Los terrícolas, los Angeles Negros y los Babys, eran los amos y señores en cuestiones musicales. Muchas damas del poblado caían rendidas ante una canción de cualquiera de estos grupos que ya hoy son arcaicos para la mayoría de los mexicanos. La rockola se escuchaba en todo el pueblo. Así de pequeño era. El dueño de un restorancito era el afortunado. “El Viajero” se llamaba, si mal no recuerdo. Lo que sí recuerdo como si fuera ayer, era que todas las tardes, religiosamente, íbamos a dicho sitio, pedíamos una cocacola y nos sentábamos a escuchar la mejor música del mundo (La que se oye de lejos y la que otros pagan).
En la televisión, por su parte, el amo y señor era un programa llamado El Chavo del Ocho. Esa media hora de cada semana era esperada con gran emoción e interés por parte de la chamacada del rumbo. Los adultos, ni se diga, ellos también reían a mandíbula batida con el humor blanco, que digo, blanquísimo de esa entrañable serie.

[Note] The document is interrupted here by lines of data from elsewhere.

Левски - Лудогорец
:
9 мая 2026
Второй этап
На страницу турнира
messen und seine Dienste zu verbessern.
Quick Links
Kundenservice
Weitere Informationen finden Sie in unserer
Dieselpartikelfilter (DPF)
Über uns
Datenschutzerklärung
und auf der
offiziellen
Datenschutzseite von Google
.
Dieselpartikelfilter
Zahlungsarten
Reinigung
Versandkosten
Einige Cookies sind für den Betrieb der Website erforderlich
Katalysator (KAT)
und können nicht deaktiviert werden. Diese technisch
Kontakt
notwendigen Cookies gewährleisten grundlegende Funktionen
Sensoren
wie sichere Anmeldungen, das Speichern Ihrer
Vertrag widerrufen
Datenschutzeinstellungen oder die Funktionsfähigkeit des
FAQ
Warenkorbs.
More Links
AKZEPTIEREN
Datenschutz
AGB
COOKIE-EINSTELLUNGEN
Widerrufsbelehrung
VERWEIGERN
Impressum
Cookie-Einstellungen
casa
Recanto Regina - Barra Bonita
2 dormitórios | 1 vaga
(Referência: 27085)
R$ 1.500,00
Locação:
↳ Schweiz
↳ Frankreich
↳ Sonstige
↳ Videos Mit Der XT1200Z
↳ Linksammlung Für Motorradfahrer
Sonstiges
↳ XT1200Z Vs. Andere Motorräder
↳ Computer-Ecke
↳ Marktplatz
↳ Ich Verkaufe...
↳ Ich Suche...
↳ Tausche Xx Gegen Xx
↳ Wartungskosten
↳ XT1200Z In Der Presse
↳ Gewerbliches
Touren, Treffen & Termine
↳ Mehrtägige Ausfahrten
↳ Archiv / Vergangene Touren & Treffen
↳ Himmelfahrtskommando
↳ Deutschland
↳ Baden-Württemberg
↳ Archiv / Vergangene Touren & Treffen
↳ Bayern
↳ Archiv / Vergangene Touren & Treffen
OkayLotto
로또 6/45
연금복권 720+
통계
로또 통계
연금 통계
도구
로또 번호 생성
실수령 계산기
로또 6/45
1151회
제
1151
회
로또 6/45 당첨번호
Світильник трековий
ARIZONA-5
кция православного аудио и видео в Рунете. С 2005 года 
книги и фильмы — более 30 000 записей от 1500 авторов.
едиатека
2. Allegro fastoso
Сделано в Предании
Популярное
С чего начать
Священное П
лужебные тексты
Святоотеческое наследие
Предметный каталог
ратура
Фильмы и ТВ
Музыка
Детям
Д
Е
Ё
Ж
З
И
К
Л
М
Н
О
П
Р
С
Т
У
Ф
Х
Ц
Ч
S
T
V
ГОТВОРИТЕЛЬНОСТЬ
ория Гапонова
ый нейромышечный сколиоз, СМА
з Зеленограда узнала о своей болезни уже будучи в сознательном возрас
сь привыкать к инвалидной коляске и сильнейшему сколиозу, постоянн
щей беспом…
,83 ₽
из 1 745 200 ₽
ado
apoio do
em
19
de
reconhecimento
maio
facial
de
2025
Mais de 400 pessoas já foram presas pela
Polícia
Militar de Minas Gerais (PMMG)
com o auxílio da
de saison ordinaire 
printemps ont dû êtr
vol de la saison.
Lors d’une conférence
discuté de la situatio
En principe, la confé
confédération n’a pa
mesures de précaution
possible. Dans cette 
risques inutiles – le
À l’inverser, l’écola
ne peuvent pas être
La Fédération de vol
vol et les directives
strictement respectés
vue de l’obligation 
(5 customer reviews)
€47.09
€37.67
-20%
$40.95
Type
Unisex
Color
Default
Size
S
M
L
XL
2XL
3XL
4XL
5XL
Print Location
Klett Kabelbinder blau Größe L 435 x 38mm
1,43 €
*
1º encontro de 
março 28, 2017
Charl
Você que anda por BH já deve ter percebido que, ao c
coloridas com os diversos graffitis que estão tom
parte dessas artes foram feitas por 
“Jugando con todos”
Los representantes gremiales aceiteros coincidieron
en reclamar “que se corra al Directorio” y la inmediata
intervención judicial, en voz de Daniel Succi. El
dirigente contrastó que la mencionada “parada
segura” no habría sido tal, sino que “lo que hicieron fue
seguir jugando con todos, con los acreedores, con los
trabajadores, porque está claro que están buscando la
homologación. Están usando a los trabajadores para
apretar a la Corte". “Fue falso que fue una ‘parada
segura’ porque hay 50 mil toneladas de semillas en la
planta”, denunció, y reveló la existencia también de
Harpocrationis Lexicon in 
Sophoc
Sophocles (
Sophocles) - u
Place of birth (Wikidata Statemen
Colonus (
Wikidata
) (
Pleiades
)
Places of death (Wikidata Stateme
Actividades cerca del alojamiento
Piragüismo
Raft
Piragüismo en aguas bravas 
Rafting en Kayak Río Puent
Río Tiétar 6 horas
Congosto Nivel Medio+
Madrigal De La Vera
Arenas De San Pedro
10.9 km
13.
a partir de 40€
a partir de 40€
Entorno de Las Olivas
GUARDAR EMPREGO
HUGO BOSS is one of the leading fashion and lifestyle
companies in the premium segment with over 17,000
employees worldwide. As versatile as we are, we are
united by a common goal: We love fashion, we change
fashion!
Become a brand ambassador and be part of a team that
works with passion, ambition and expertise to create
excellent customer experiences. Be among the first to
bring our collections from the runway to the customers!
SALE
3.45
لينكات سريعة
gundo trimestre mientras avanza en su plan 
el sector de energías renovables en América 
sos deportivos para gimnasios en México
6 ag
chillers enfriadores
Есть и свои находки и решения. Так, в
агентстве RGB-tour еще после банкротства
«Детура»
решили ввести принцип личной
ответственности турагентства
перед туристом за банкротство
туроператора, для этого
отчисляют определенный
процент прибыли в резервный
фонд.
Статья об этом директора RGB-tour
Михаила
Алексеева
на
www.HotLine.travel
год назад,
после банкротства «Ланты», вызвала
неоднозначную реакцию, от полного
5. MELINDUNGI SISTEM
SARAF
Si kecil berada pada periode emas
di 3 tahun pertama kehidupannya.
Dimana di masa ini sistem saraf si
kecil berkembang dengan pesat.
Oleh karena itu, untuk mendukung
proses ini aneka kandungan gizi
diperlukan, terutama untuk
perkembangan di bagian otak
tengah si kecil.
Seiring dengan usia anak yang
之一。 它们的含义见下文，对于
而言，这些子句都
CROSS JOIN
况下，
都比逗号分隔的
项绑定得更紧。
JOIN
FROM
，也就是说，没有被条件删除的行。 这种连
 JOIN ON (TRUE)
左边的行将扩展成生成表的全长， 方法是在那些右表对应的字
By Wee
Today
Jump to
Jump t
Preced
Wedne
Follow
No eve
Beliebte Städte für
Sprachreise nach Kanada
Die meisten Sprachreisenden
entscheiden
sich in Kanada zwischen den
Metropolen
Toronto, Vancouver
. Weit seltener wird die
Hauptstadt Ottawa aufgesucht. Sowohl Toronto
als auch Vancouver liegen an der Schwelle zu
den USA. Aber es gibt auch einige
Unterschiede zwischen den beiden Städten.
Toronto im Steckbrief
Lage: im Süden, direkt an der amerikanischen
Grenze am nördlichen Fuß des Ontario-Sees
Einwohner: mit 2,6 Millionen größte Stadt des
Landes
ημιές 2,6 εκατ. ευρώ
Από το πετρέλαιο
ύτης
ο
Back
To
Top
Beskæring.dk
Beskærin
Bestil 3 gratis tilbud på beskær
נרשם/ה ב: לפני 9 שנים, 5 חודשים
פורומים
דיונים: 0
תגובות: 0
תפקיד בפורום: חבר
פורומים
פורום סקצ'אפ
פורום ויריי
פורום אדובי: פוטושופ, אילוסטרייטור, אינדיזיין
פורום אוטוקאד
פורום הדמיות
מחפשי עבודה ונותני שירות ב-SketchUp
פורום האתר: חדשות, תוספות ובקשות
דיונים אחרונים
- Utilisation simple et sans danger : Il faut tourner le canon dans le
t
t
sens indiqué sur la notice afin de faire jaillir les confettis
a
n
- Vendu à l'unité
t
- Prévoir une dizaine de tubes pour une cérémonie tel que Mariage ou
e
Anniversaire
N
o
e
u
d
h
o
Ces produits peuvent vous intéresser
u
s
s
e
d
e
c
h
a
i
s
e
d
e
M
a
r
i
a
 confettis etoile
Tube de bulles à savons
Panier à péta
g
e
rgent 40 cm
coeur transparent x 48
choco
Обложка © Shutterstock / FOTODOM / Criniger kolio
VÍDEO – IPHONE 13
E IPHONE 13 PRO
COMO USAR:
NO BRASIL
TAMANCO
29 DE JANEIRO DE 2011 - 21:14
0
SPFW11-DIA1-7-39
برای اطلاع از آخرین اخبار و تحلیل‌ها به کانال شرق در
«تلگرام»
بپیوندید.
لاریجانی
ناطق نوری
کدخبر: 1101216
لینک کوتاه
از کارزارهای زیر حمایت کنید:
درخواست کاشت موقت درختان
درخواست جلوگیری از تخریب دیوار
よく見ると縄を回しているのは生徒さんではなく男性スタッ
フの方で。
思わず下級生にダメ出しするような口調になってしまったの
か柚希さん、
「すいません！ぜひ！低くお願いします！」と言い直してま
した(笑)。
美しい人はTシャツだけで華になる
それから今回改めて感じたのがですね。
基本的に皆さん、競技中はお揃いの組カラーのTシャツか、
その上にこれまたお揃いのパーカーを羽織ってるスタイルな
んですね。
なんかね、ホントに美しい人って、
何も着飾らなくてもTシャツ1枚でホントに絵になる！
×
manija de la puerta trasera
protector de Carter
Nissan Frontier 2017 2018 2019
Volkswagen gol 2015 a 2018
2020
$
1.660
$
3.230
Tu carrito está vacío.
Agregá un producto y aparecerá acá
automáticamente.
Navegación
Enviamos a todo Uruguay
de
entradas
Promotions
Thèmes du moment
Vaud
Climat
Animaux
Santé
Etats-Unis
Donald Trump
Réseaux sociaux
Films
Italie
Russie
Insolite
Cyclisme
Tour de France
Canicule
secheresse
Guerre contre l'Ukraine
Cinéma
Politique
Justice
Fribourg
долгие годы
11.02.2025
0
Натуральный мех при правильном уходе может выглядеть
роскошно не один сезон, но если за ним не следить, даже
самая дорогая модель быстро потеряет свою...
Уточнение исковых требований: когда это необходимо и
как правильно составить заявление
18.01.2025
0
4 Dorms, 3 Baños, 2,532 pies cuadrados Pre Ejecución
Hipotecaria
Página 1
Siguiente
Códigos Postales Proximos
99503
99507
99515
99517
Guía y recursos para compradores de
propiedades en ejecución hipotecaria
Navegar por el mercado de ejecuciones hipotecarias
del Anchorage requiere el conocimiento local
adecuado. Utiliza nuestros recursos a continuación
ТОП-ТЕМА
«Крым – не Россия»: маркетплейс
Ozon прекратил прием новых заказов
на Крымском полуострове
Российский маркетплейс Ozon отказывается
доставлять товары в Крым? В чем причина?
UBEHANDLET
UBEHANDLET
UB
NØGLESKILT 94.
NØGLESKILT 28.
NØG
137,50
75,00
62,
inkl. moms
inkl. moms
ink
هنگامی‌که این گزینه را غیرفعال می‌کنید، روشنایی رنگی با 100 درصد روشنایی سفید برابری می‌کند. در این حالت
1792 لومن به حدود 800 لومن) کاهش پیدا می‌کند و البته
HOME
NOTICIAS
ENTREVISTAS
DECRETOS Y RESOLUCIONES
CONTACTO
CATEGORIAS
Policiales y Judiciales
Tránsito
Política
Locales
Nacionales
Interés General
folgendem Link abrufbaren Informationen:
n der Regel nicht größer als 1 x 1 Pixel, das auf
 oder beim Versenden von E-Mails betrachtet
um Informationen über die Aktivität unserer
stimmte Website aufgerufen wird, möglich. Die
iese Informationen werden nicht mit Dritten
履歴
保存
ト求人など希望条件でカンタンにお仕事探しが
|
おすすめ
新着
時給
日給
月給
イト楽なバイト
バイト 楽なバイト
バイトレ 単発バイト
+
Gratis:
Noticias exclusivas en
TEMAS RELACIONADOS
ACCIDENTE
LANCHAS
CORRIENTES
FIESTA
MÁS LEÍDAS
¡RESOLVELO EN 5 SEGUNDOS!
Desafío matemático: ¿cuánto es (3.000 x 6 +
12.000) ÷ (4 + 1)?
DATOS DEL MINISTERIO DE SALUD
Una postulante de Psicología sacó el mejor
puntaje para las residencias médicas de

En aquel pueblo solo se hacían tres cosas que hoy valen la pena comentar. Estudiar, ayudar al jefe de la familia en el trabajo que desempeñaba –el monte, generalmente-, y ver los miércoles al “Chavo del Ocho”.
Fuimos niños sanos. Eso es obvio. Nuestra diversión consistía en dos actividades primordiales. Una, era jugar fútbol. Claro, para que tal cosa se diera, era necesario “enamorar” siempre al compañerito que era el dueño del balón. Su papá tenía una pequeña tienda de abarrotes –solo habían dos en el pueblo-, lo cual les permitía tener una vida más desahogada que la mayoría.
Siempre llevaba “gastada” a la escuela y por lo tanto los demás orbitábamos como moscas a su alrededor. El, sabía de la influencia que tenía en los demás. cuando estaba de buenas, se dejaba apapachar. Cuando estaba de malas, en cambio, ¡uf!, era difícil de tratar. Lo primero que hacía cuando el demonio se le metía al cuerpo, era requisar su balón (generalmente lo hacía cuando su equipo no daba pie con bola, aún cuando siempre escogía a los mejores jugadores).
Lo abrazaba fuertemente con las dos manos, hacía un “puchero” prolongado y luego encaminaba sus pasos a su domicilio. Cuando se registraba esa impactante cuanto traumática escena, sabíamos que la “fiesta” había acabado, que no nos quedaba de otra más que sentarnos –desolados-, a la orilla de la calle y dedicarle una herejía, lo más quedito posible para que no la oyera y su carácter vengativo no le hiciera aplicarnos un castigo prolongado.
La otra actividad lúdica que conocíamos era la de sentarnos frente al televisor a ver al Chavo. Recuerdo que muchos hubiésemos querido ser magos o algo parecido para hacer que esa media hora se prolongara hasta el infinito. Cuando nos sentábamos frente al aparato de televisión todo se nos olvidaba. El chiste, no había otro, era divertirnos hasta más no poder. Sabíamos que nuestro tiempo era limitado. Y es que, para acabarla de amolar, terminando el Chavo, se terminaba la fiesta. la televisión se apagaba y se le colocaba un trapo encima. Era cuidada como una joya.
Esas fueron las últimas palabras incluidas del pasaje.